Eu amanhã

Data 08/02/2009 14:27:57 | Tópico: Poemas -> Reflexão



Antônio Antunes Almeida



Vejo-me amanhã com tuas pernas hoje vacilantes, porque os músculos cansados já não respondem ao esforço mobilizado pela vontade.

Vejo-me amanhã com teus braços hoje já sem forças, porque o desgaste natural do tempo já impossibilita à necessária destreza que a idade consome.

Vejo-me amanhã com tuas mãos hoje trêmulas e marcadas, porque à energia debilitada já não flui como antes.

Vejo-me amanhã com teus olhos hoje deficientes e opacos, porque às trilhas nervosas já desgastadas impossibilitam o trafego da luz.

Vejo-me amanhã com teus ouvidos hoje silenciosos, porque às fibras já endurecidas pela saturação do tempo não permitem as vibrações necessárias ao som.

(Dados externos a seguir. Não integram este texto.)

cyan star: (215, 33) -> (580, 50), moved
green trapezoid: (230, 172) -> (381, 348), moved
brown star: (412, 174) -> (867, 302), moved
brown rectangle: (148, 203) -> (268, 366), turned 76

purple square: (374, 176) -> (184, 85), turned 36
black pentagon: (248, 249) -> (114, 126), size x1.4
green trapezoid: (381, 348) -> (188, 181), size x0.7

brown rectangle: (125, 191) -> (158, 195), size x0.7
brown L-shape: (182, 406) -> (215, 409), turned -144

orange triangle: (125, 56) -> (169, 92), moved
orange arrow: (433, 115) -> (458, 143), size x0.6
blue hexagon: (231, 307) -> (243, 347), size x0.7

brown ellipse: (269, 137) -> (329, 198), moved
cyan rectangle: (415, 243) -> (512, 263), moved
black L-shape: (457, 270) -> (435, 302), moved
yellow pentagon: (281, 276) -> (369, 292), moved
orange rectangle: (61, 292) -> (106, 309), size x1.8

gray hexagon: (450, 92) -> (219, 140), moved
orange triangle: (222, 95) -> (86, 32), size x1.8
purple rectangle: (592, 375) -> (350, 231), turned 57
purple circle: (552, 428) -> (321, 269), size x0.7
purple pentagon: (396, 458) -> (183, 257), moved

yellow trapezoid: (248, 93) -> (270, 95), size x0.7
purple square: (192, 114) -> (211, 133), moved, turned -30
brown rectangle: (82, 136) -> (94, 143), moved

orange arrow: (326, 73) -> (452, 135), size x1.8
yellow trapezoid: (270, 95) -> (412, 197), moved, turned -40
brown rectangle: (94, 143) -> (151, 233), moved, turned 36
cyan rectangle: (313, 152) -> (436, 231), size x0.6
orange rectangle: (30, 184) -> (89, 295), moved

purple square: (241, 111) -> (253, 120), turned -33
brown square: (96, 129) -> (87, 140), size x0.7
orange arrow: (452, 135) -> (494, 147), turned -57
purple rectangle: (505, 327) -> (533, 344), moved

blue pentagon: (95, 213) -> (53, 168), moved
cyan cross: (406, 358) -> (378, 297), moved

Vejo-me amanhã com tua boca hoje repetitiva ou calada, porque os estímulos nervosos já cansados não correspondem precisamente ao cérebro também fatigado.

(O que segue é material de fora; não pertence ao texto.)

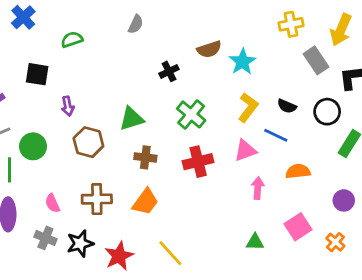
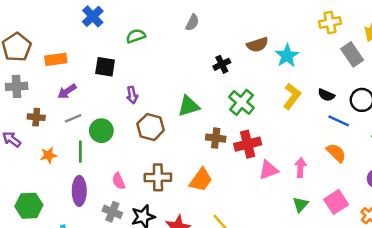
blue line: (276, 135) -> (339, 121), moved
pink triangle: (245, 151) -> (269, 170), moved
brown cross: (145, 157) -> (216, 138), moved
orange semicircle: (298, 171) -> (336, 153), turned 50
green triangle: (255, 242) -> (300, 204), moved, turned -49

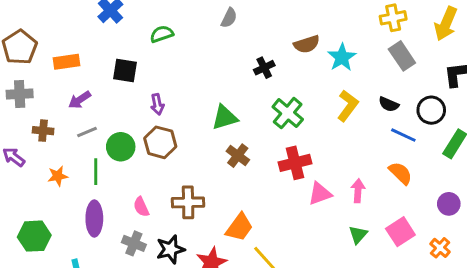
gray rectangle: (352, 54) -> (402, 56), moved
brown hexagon: (151, 127) -> (160, 142), moved
brown cross: (216, 138) -> (238, 156), moved, turned 30
orange trapezoid: (201, 180) -> (239, 227), moved

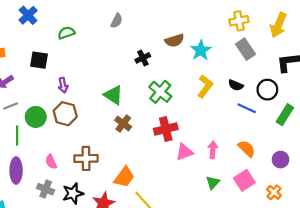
green triangle: (225, 117) -> (113, 95), turned 50
orange semicircle: (400, 173) -> (247, 149), moved

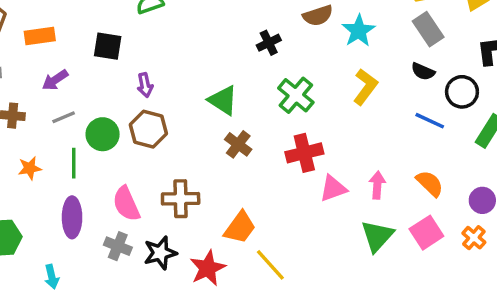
black semicircle: (236, 85) -> (423, 71), moved
pink semicircle: (51, 162) -> (126, 204), size x1.5
green triangle: (213, 182) -> (377, 236), size x1.5
orange cross: (274, 192) -> (474, 238), moved

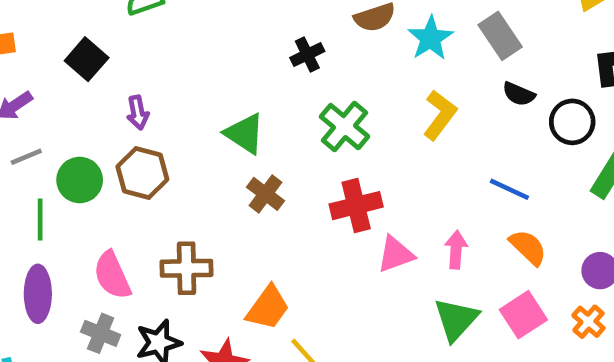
gray rectangle: (428, 29) -> (500, 36), moved
black square: (108, 46) -> (87, 59), turned 32
blue line: (430, 121) -> (509, 189), moved

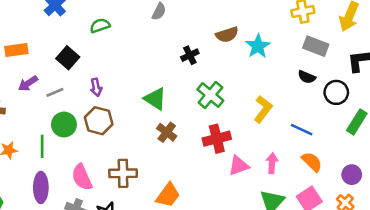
gray rectangle: (500, 36) -> (316, 46), moved, turned -35
yellow L-shape: (440, 115) -> (263, 109), moved
gray line: (26, 157) -> (55, 92), moved

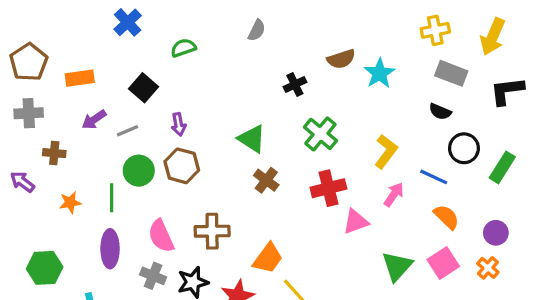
black circle: (336, 92) -> (464, 148), moved
pink arrow: (272, 163) -> (394, 195), moved, turned 30

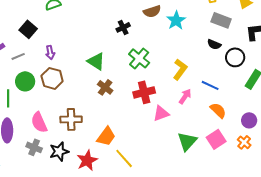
black circle: (464, 148) -> (235, 57), moved

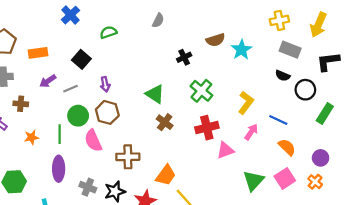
pink semicircle: (39, 122) -> (93, 141), moved

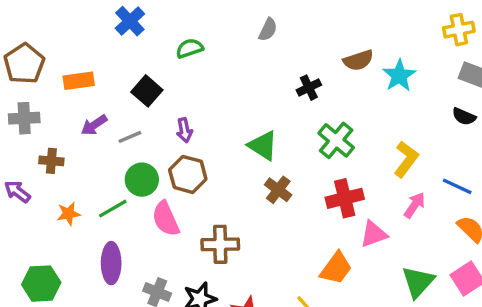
green line: (60, 134) -> (113, 209), turned 60
orange trapezoid: (166, 175) -> (336, 268), moved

Vejo-me amanhã com teu rosto hoje enrugado, porque a pele desnutrida, desidratada, carcomida pelos verões da vida já não tem mais o tônus de antes.

Vejo-me amanhã na tua solidão hoje vivida, porque os assuntos já não correspondem à atualidade e as reminiscências já não interessam mais.

Vejo-me amanhã no teu leito hoje abandonado em algum asilo, porque já não produzo mais e a presença desconforta os familiares porque o assunto é repetitivo.

Vejo-me amanhã no teu catre hoje tristonho de morte, rodeado de hipócritas lágrimas, porque à hora é chegada e a média é necessária.

Vejo-me amanhã na tua campa hoje silenciosa e calma, porque as trombetas soaram e fora feito o convite à vida.

Vejo-me amanhã quando hoje olho para o alto e lá estou eu a brilhar. Iluminando com todo carinho e amor, o caminho daqueles que amei na vida terrena, para que as pedras não firam os teus pés nem os espinhos à pele, daqueles que comigo hoje cruzam calados ou me desprezam sem entender, que o carinho, a bondade e a paciência são a tríplice argamassa na construção da ponte que nos leva a Deus.